Le dévoilement du passé si soudainement ramène à la réalité ce qui a été longtemps enfoui, des moments intenses, une vie et des lieux disparus, des visages qui s’animent à nouveau, des tubes de l’époque et la violence d’une époque où la peur était toujours présente. Les photos débordent de leur papier vieilli pour passer dans la réalité. Certains secrets longtemps maquillés ressurgissent aussi. C’est convaincant et très bien conduit - très bonne casting avec l’émouvant visage de RIm Turki- et le récit non linéaire, qui prend parfois l’allure d’un clip est très séduisant pour traduire ce mélange de peur et de joie de vivre qui alternent en permanence quand on vit sous les bombes et que la vie continue malgré tout.
Tout le cinéma ou presque de Joana Hadjithomas et Khalil Jareige tourne autour de l’échelle du temps. Faut il se souvenir ou se tourner vers le futur? oublier ou témoigner (« Je veux voir » en 2008) ? dissimuler ou raconter et transmettre? Memory Biw est certainement, de ce point de vue , l’opus le plus accompli. Au Liban, on n’a jamais pu écrire l’histoire de la guerre civile et les violences de 2006 ont laissé intactes de profondes meurtrissures. Chaque famille y a abandonné quelque chose, ceux qui sont partis et ceux qui sont restés.

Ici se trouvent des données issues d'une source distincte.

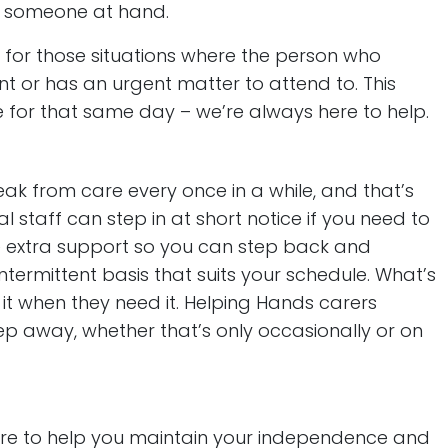
be someone at hand.
for those situations where the person who
ent or has an urgent matter to attend to. This
 for that same day – we’re always here to help.
ak from care every once in a while, and that’s
al staff can step in at short notice if you need to
tle extra support so you can step back and
termittent basis that suits your schedule. What’s
it when they need it. Helping Hands carers
ep away, whether that’s only occasionally or on
here to help you maintain your independence and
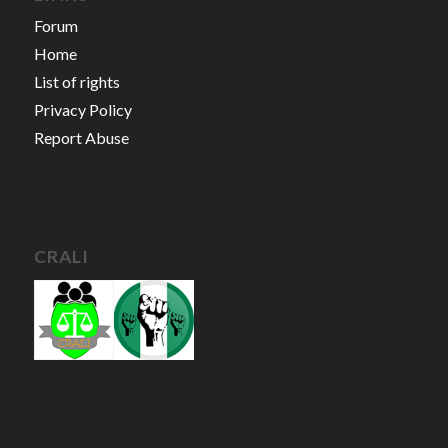
Forum
Home
List of rights
Privacy Policy
Report Abuse
CRALI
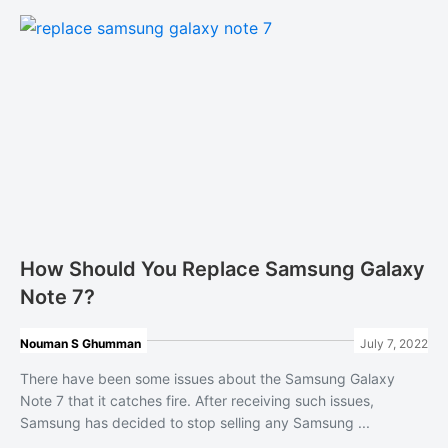
How Should You Replace Samsung Galaxy
Note 7?
Nouman S Ghumman
July 7, 2022
There have been some issues about the Samsung Galaxy
Note 7 that it catches fire. After receiving such issues,
Samsung has decided to stop selling any Samsung ...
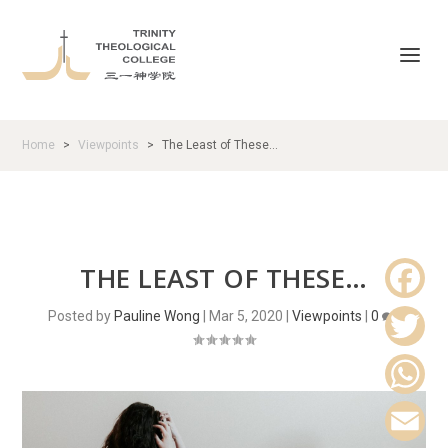
Home
Viewpoints
The Least of These…
>
>
THE LEAST OF THESE…
Posted by
Pauline Wong
|
Mar 5, 2020
|
Viewpoints
|
0
|
F
a
T
c
w
W
e
i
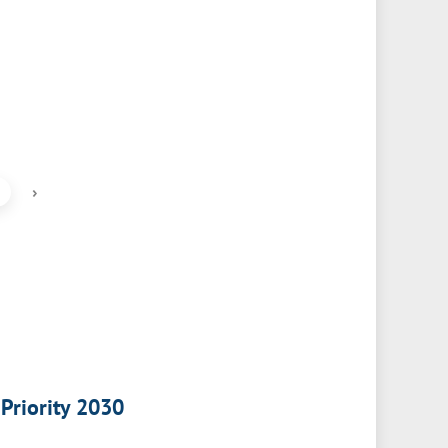
›
 Priority 2030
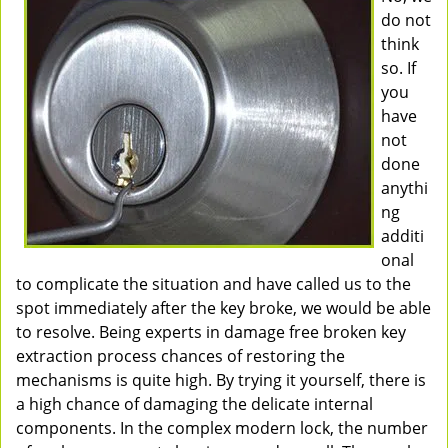
do not
think
so. If
you
have
not
done
anythi
ng
additi
onal
to complicate the situation and have called us to the
spot immediately after the key broke, we would be able
to resolve. Being experts in damage free broken key
extraction process chances of restoring the
mechanisms is quite high. By trying it yourself, there is
a high chance of damaging the delicate internal
components. In the complex modern lock, the number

Il y a une boîte à souvenirs dans chaque maison et la question de savoir s’il faut ouvrir les yeux ou les fermer est toujours sans réponse. La guerre hante les esprits comme elle hante le cinéma qui l’interroge et interroge le destin qui est une ligne brisée : Maroun Bagdadi, Ziad Doueiri, Philippe Aractingi, Nadine Labaki pour n’en citer que quelque uns. A la fin du film, Maia retourne au Liban, tirée par ses souvenirs et avec sa fille Alex qui découvre son pays qu’elle ne connaît pas. Elle retrouve ses amis et son amour de jeunesse, tous restés ou revenus. Téta qui n’est pas venue demande de Montréal à Alex de lui ramener une photo du soleil. Le soleil qui monte et puis se couche dans une image en boucle, circulaire, trace le cycle des jours, sans fin. Le Liban ne meurt pas.